Solarwind | July 1, 2014

@Haeze
Don't believe I ever said joystick is best way to control a car. What I said is once the mechanical connection is no longer needed, then the steering wheel and pedals are obsolete. Steering wheel no longer the best way. Electric wheelchairs do well without steering wheels, yet a few still exist. (carts)

Timo | July 1, 2014

Steering wheel becomes obsolete once you have better control mechanism. There is none yet, and removing physical connection does not make some better method of steering magically appear.

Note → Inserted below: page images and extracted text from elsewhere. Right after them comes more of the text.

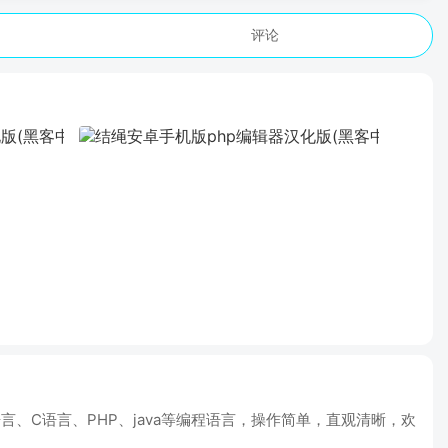
评论
、C语言、PHP、java等编程语言，操作简单，直观清晰，欢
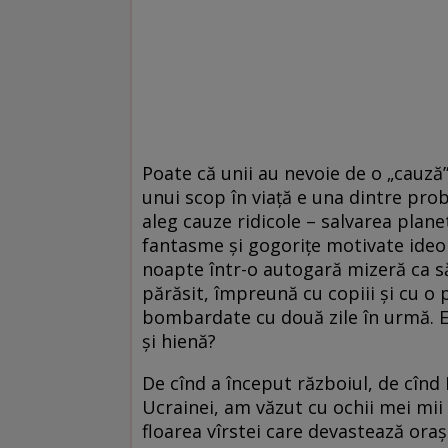
Poate că unii au nevoie de o „cauză” 
unui scop în viață e una dintre pro
aleg cauze ridicole – salvarea plane
fantasme și gogorițe motivate ideo
noapte într-o autogară mizeră ca s
părăsit, împreună cu copiii și cu o 
bombardate cu două zile în urmă. E 
și hienă?
De cînd a început războiul, de cînd
Ucrainei, am văzut cu ochii mei mii 
floarea vîrstei care devastează ora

Red Sage ca us | July 2, 2014

DonS: +1 UP! Exactly what I was thinking. We've deleted the choke, handbrake, clutch, four-on-the-floor shifter... Also perfected hands only controls for those without use of their feet. That pretty much does it until we get telekinetic or cybernetic mind control of vehicles or self-driving cars arrive fully and are perfected.

Timo | July 2, 2014

Self-driving car is not perfect until it understand unspoken command "go there" and that pretty much requires some sort of cybernetics.

Haeze | July 2, 2014

@Solarwind
You seem to take the extreme every time you get defensive. I never said you claimed the Joystick was the best way to steer a car. It is simply the ONLY steering mechanism you have mentioned, aside from some imaginary neural interface, and you have said it is better than the steering wheel. I was refuting that claim. You even said that a steering wheel was worse than a joystick because of its limited reponse time that will lead to overcompensating... when actually the long-travel of a steering wheel cause the exact opposite. You have very fine, and precise control with a steering wheel that is not possible with the short-throw of a joystick. Also, power steering systems already have speed-sensitive assist (They have since the 1980s), so they already adjust the sensitivity of the wheel as your speed increases.